Çocuklar turnelerde büyümüş. Oralarda okullara başlamışlar. Oralarda yaşamışlar.
O hep tiyatro demiş,
O hep sanat demiş,
O hep insanlar gülsün istemiş.
Herzaman güldürmüş, durmadan güldürmüş.
O insanların hep mutlu olmasını istemiş.
O başarılarına daima başarılar ilave etmiş.
Türk Tiyatrosu denildiğinde adı altın harflerle yazılacak üstadların arasına girmiş, öyle olmuşki en büyüklerinin arasında kendine yer edinmiş.
Saygıyla ayakta alkışlanmış.
Tıpkı bu gün onu veda ederken olduğu gibi…
Devlet sanatçısı olmuş.
Zaten gönüllerin sanatçısı.
Zaten gönüllerin Nejat Abisi…
Bu gün hepimiz ona dua okuyoruz.
Bugün hepimiz ona güle güle diyoruz da o bir yere gitmiyorki.
O hep olacak,
Onun gibiler hep kalbimizde yaşarlar, adları yazılmıştır silinmez.

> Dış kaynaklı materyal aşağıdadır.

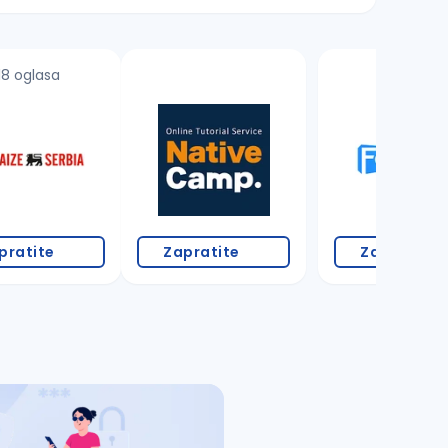
18 oglasa
1 oglas
pratite
Zapratite
Zapratite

Marifet adı silinmeyecekler arasına kayıt ettirmek.
Nazan Şara Şatana
İlgili Haberler
“İnsanoğlu garip bir yaratık” der birçoğu, öyle olduğunu var sayar. Kendilerince haklı da sayılırlar. Kim yaşanan şeylere farklı bir anlam yüklemez ki! Gündelik yaptığımız hareketler bile bilinmeze yorulur. İnsanların konuştuğuna bakarsanız bilinen bir şey yoktur. Her şey bilinmezdir. Bilinmez adeta kutsanır. “Nasıl ya!” dersiniz. İnanın yaşamda var olan her şey için bir bilinmez vardır. Toplumun […]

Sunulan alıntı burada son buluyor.